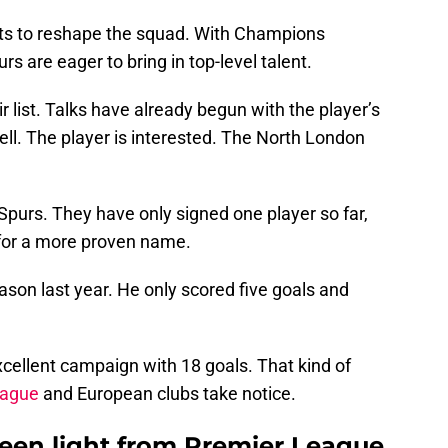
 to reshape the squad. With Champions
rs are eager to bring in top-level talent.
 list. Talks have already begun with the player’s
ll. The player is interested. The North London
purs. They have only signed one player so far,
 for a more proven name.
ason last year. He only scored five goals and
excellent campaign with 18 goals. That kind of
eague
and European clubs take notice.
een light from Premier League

___

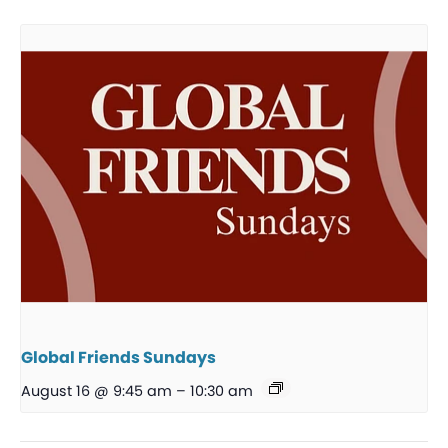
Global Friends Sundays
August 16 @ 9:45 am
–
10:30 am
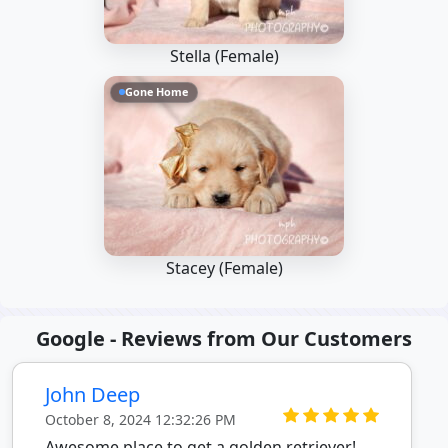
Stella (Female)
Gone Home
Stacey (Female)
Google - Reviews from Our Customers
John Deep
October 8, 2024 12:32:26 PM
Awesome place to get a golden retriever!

___

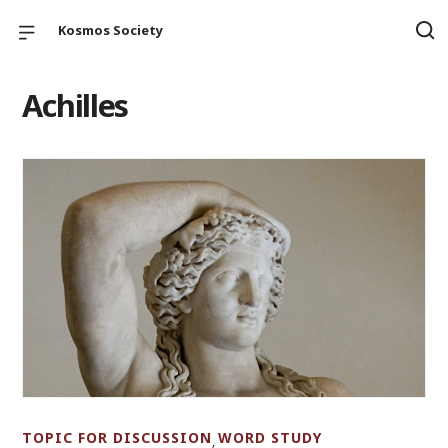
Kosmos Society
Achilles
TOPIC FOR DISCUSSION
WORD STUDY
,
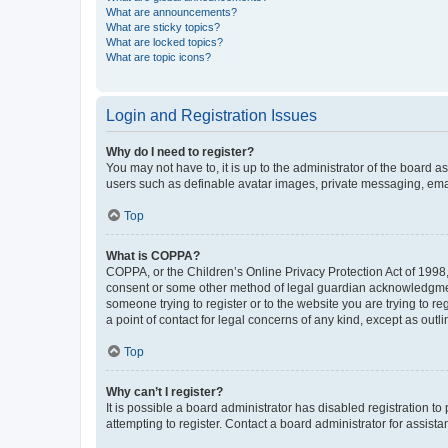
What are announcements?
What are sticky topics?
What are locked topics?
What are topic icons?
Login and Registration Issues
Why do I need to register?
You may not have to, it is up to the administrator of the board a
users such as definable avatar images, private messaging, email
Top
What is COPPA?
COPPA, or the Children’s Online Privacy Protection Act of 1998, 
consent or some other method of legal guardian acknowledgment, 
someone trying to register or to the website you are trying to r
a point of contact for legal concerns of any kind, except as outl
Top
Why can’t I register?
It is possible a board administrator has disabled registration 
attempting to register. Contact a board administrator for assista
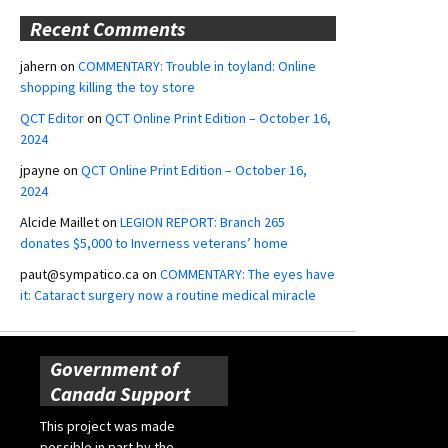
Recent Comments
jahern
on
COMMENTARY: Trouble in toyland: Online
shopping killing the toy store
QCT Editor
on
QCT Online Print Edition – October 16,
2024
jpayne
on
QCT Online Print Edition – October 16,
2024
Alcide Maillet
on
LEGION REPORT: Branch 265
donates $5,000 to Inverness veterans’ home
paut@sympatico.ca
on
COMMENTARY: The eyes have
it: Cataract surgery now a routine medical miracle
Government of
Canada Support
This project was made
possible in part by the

___

EXERCISE OBJECTIVE => Retype exactly the lines above, from the one with "to reshape the squad. With Champions" through the one with "een light from Premier League", inclusive.

FINAL ANSWER =>
 to reshape the squad. With Champions
rs are eager to bring in top-level talent.
 list. Talks have already begun with the player’s
ll. The player is interested. The North London
purs. They have only signed one player so far,
 for a more proven name.
ason last year. He only scored five goals and
excellent campaign with 18 goals. That kind of
eague
and European clubs take notice.
een light from Premier League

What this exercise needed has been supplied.